The Clark Report (1978)

Introduction

In October 1977 the Bermuda Government commissioned Clark, Phipps, Clark & Harris, Inc. (CPC&H) to work with the appropriate government officials and civic leaders to assist Bermuda “to achieve a more meaningful integration of the races and more equitable distribution of the wealth of the community.” In this Letter of Agreement stating the specifics of this project, it was agreed that CPC&H staff would present a preliminary report on or about January 15, 1978 which would focus on “emerging issues, findings , problem areas and recommendations for amelioration and further activities.”

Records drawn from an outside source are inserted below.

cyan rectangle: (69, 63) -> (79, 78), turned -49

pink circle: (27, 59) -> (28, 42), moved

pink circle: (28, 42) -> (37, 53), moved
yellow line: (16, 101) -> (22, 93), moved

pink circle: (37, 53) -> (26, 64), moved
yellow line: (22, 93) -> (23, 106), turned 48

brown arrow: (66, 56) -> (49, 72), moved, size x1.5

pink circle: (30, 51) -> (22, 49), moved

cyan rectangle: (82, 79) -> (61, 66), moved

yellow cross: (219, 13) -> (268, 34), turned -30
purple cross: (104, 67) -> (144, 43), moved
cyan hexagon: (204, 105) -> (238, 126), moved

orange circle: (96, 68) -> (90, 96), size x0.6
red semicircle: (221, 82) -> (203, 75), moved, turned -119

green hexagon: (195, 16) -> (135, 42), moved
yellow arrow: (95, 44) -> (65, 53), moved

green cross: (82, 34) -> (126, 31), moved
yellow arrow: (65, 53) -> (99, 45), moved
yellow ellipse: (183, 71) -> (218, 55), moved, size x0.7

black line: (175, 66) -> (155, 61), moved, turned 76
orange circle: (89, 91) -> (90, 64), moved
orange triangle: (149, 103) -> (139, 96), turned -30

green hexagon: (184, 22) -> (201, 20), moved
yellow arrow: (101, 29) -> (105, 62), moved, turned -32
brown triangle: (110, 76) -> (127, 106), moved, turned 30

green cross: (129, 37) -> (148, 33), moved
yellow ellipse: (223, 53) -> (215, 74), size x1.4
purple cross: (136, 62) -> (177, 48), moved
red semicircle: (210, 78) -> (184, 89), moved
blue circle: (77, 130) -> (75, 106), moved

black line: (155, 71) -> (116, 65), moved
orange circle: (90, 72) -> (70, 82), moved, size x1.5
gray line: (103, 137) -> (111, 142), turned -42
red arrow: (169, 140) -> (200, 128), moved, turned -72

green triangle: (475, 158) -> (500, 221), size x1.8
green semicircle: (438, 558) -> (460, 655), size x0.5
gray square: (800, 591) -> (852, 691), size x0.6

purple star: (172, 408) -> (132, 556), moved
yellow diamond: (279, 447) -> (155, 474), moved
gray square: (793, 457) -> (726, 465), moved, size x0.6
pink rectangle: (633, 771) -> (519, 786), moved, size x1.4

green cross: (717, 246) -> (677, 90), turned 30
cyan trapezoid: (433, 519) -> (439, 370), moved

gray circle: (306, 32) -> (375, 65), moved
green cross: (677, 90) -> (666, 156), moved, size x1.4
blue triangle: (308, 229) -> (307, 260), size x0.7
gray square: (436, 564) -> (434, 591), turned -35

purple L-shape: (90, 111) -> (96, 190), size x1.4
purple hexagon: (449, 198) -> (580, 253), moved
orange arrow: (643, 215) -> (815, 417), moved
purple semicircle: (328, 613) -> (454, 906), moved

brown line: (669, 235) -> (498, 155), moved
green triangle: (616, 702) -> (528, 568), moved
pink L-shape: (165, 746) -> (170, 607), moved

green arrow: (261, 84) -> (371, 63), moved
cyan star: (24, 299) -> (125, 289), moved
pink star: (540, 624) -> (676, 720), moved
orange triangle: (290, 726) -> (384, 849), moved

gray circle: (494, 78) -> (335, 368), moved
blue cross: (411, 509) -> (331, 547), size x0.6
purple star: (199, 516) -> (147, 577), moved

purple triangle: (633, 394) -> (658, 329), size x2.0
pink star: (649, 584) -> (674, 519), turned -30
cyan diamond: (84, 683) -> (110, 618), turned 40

The decision of the Bermuda Government to authorize and embark on this project at that time must be considered an example of wise and farsighted government pl anning.  The events of early December made this decision seem almost weirdly prophetic. The outbreaks and social turbulence and sustained tensions which were triggered by the hangings of Burrows and Tacklyn removed the appearance of total tranquility and revealed an underlying reality of racial resentments and latent seething unrest which are as much a part of the reality of Bermuda as are its idyllic climate and its dependence upon tourism . The recent disturbances demonstrate the fact that Bermuda, in spite of its many historical, social and economic assets, was not able to remain aloof or isolated from the dynamic currents of racial, political and economic changes and turmoil which have afflicted the rest of the world during the past two or three decades.  A decisive percentage of black Bermudians have torn away the mask of passivity and acceptance of the past, and are now expressing an assertive demand for change. As a distinguished white member of the present Bermuda Cabinet said in an interview two weeks after the disturbances : “Probably the key problem which you and your staff will face in fulfilling your commitment to the people and the Bermuda Government is that of helping us to educate the white people in Bermuda to understand that the days of unquestioned white supremacy have passed – not only in Africa, but also in Bermuda.”